2020-03-26 04:54 AM
Hello,
I am trying to use the ECC computation block for a NAND memory in STM32F429. The page size of my memory is 2048 bytes + 64 spare bytes.
The ST32F429 Reference Manual says "The ECC algorithm implemented in the FMC can perform 1-bit error correction and 2-bit error detection per 256, 512, 1 024, 2 048, 4 096 or 8 192 byte read or written from/to the NAND Flash memory". But I have some questions about this:
I'm pretty lost on this topic and I don't know where I can look.
Best regards
2020-03-26 05:15 AM
In the past ST has had NAND libraries, you'd need to speak to your local sales rep or FAE.
As I recall this was designed for older NAND devices that couldn't auto generate syndrome bytes, in either case you'd push your data through the interface and then push the ECC syndrome bytes. NAND devices aren't byte addressable, the memory interface is like a FIFO.

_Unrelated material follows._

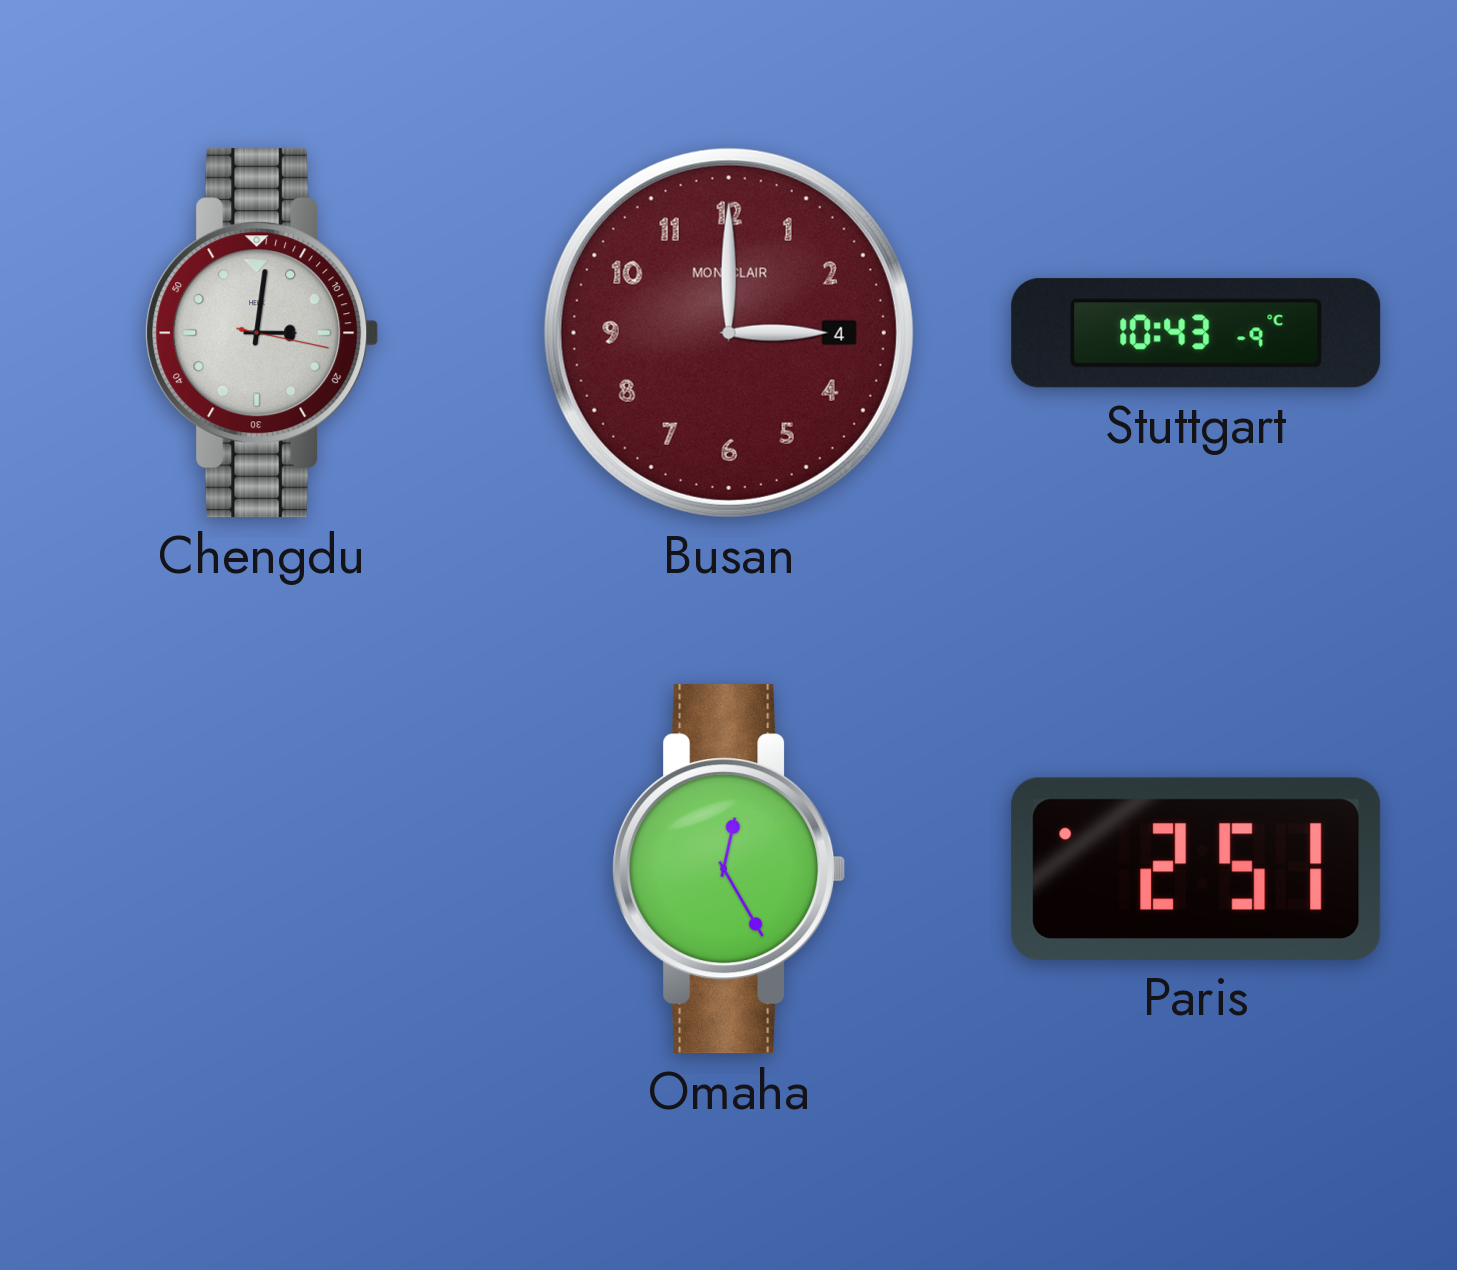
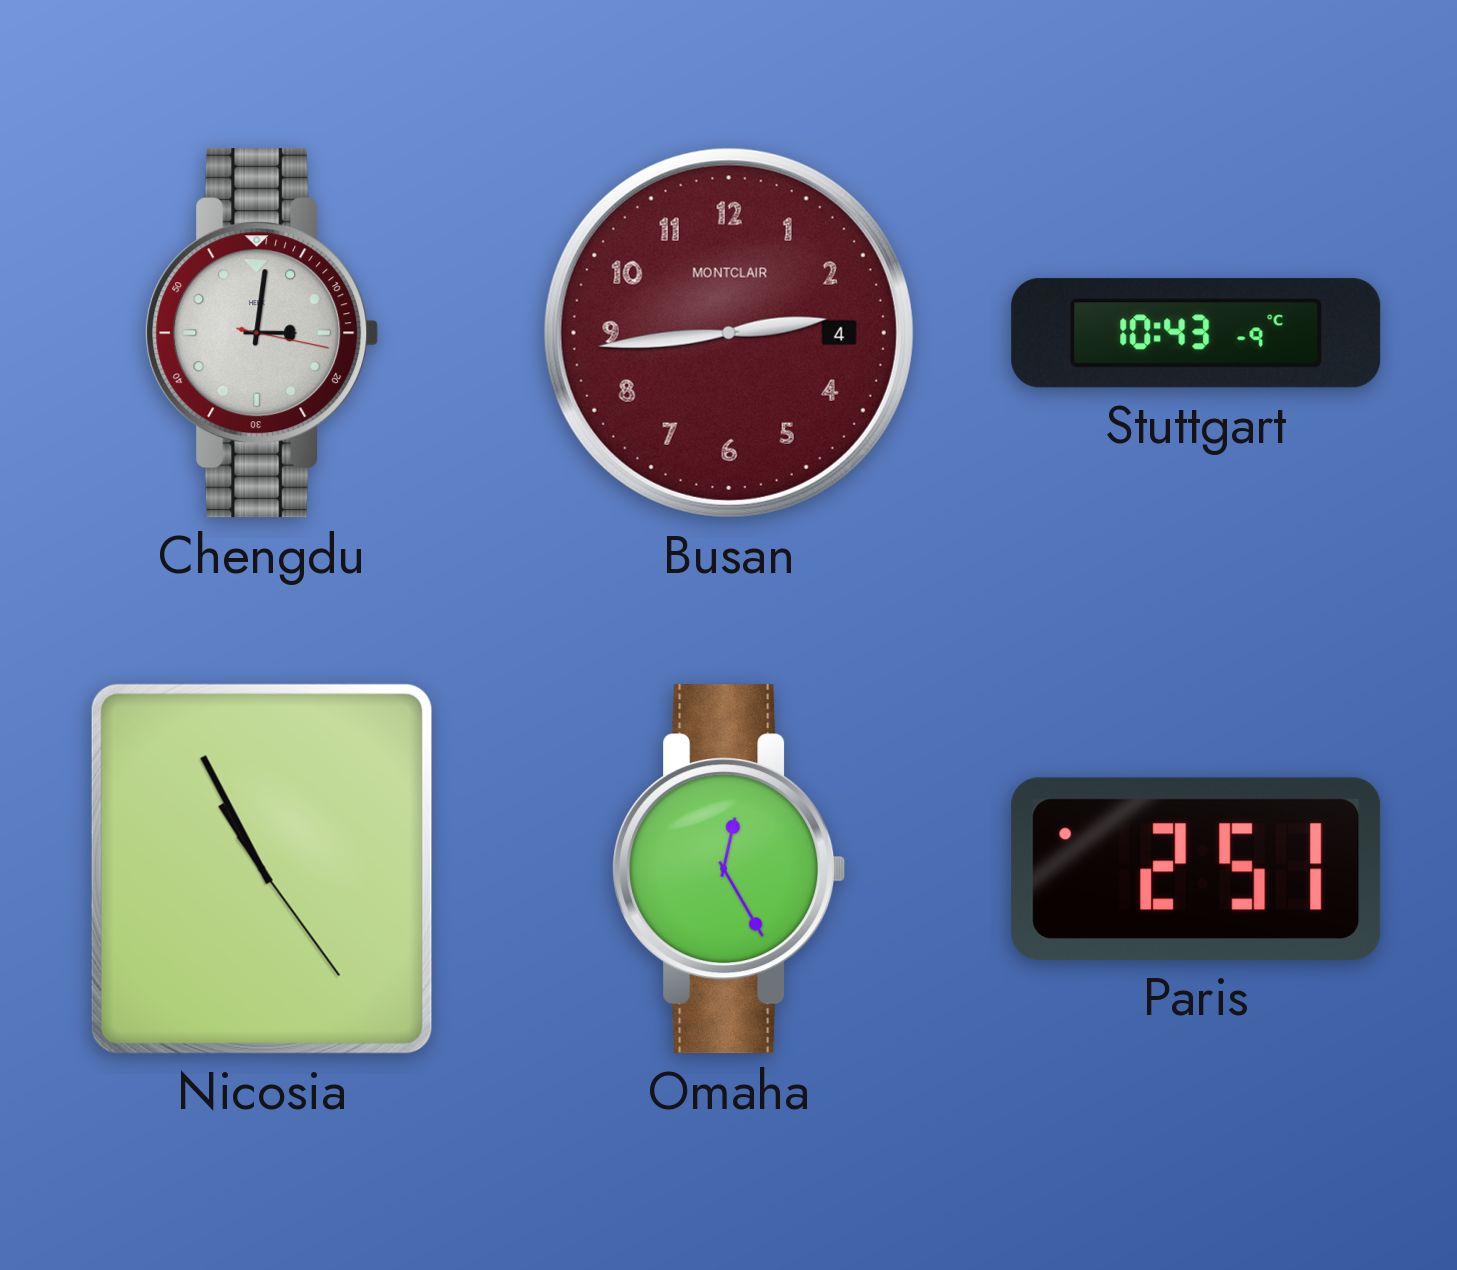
Busan: 3:00 -> 2:44
Nicosia: none -> 10:55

Most people are using eMMC devices today due to the common footprint and longer term availability.
2020-03-26 05:25 AM
Thanks for the reply.
But, the 32-bit syndrome generated is enough to detect 2 errors on a 2048-byte page?
2020-03-26 05:52 AM
That's not how this works. The ECC syndrome data is significantly larger, in the order of 64-bytes or more, depending on the device, SLC/MLC, etc.

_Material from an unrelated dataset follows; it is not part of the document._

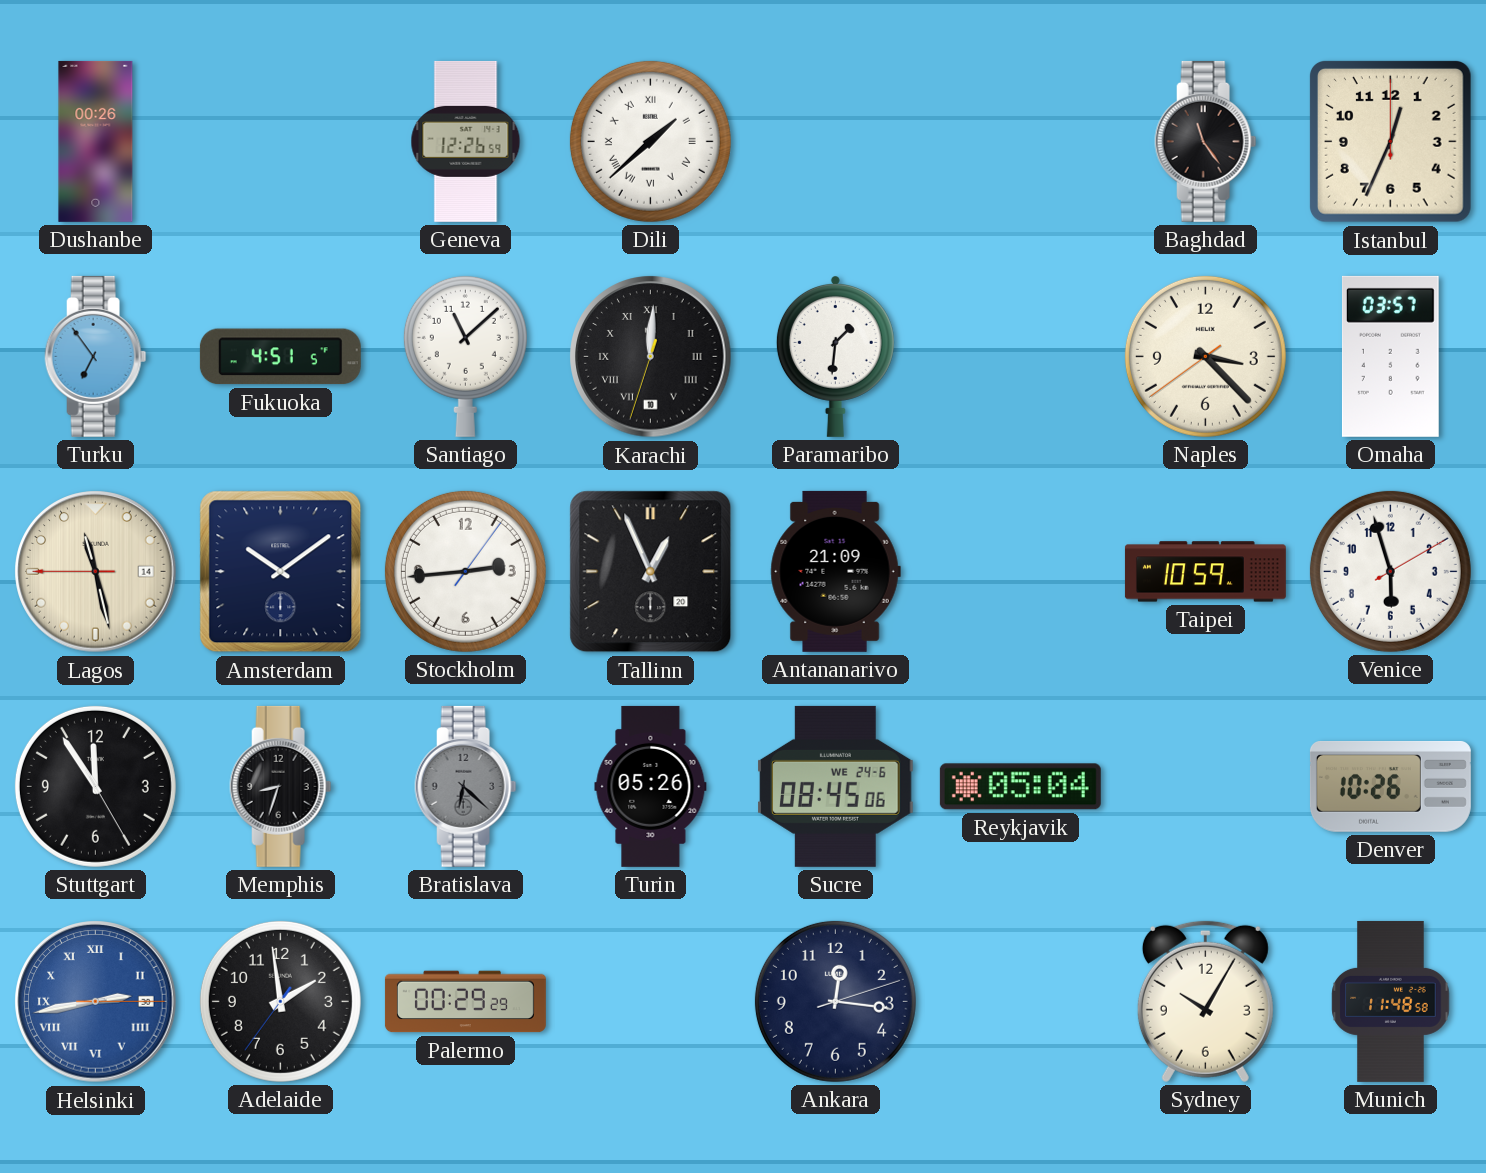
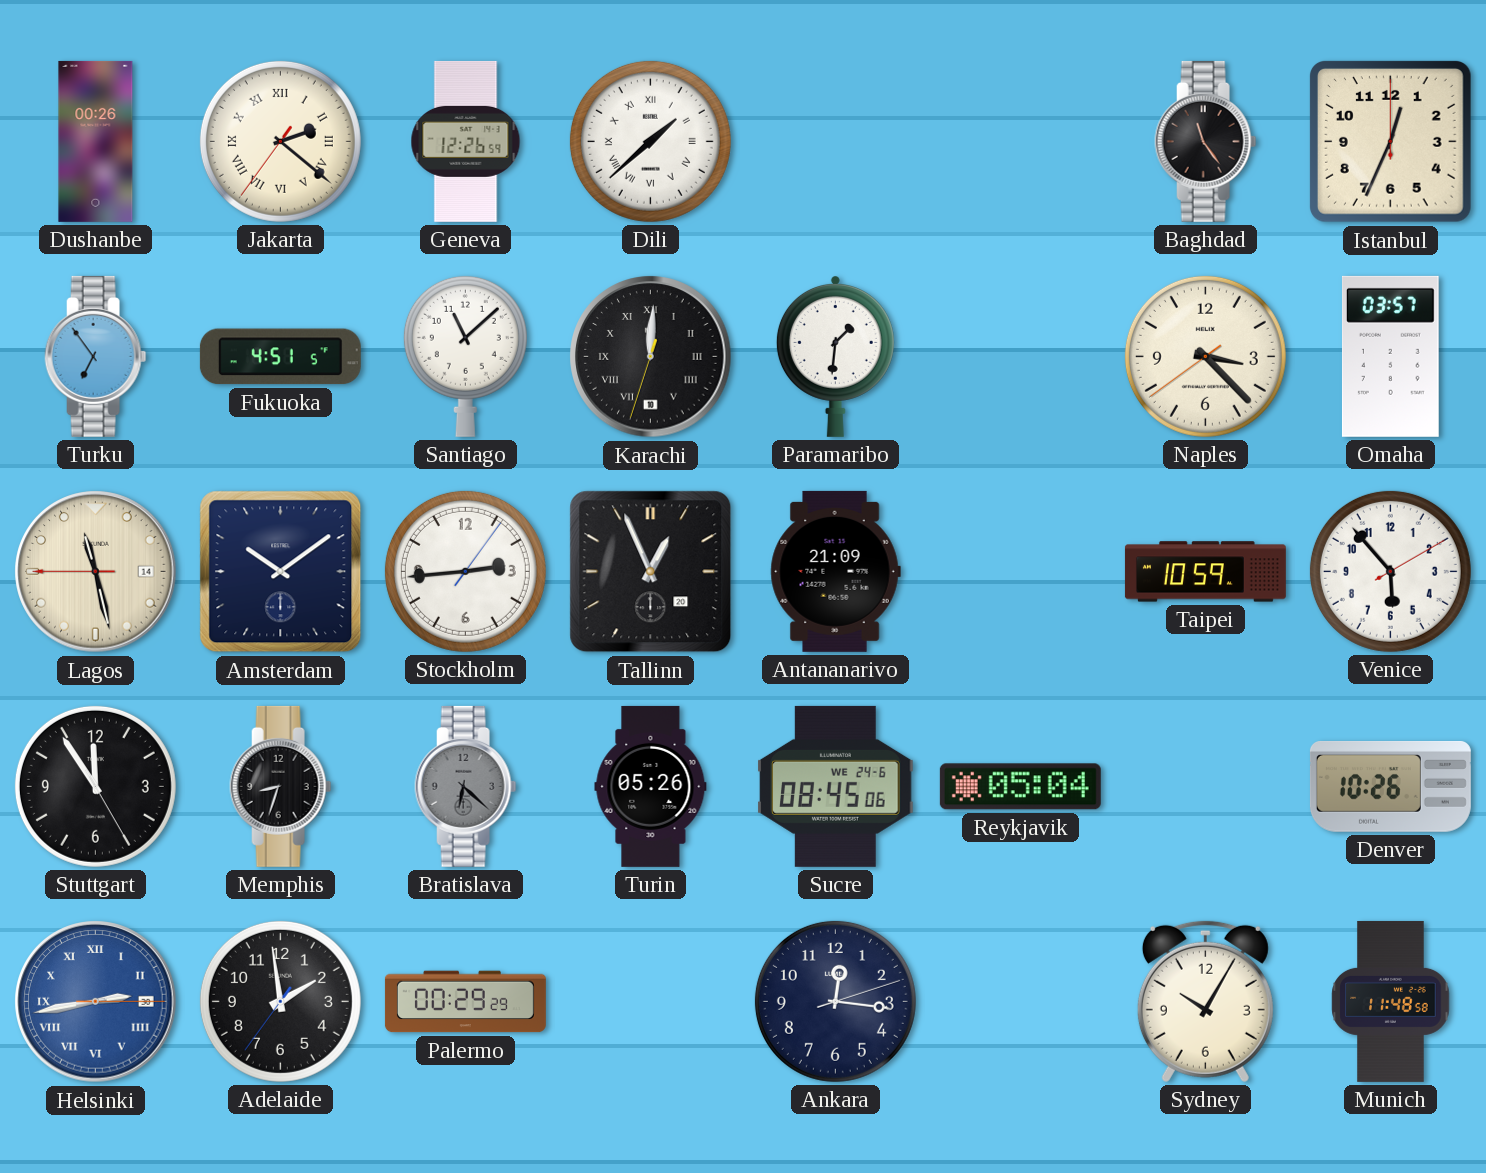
Jakarta: none -> 2:21
Venice: 5:57 -> 5:53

The data is also interleaved into rows, and something equivalent to a CRC (or fire-code) is run across the rows.
The data is feed into the unit a word or byte at a time as it traverses the FMC, as I recall, and it accumulates the syndrome data across all the data as you push it across the interface, once the whole sector has been sent you switch into another mode and push the 64-bytes, or whatever, of data that ECC unit generates.
On the read back, similarly the data is pulled from the interface, and then you pull the computed/xor'd syndrome bytes via the peripheral, and determine where they fail, upon failure you run your STM32 side SW to determine the number and location of the errors, and then fix the RAM copy of the data you just pulled.
Newer NAND devices (thinking 2008) had more complicated and longer ECC polynomials to address the failure modes of the devices, and these could auto-compute the syndrome bytes as you wrote the data portion of the sector, and write them automatically into the extension area at the end. This would save you from doing a SW computation on the host, or programming the method/polynomials into the HW ECC generator/checker.
I'm pretty sure the "correction" phase always has to be coded in software as the HW unit doesn't have that level of complexity, and can't random access the memory buffer you copied the data into.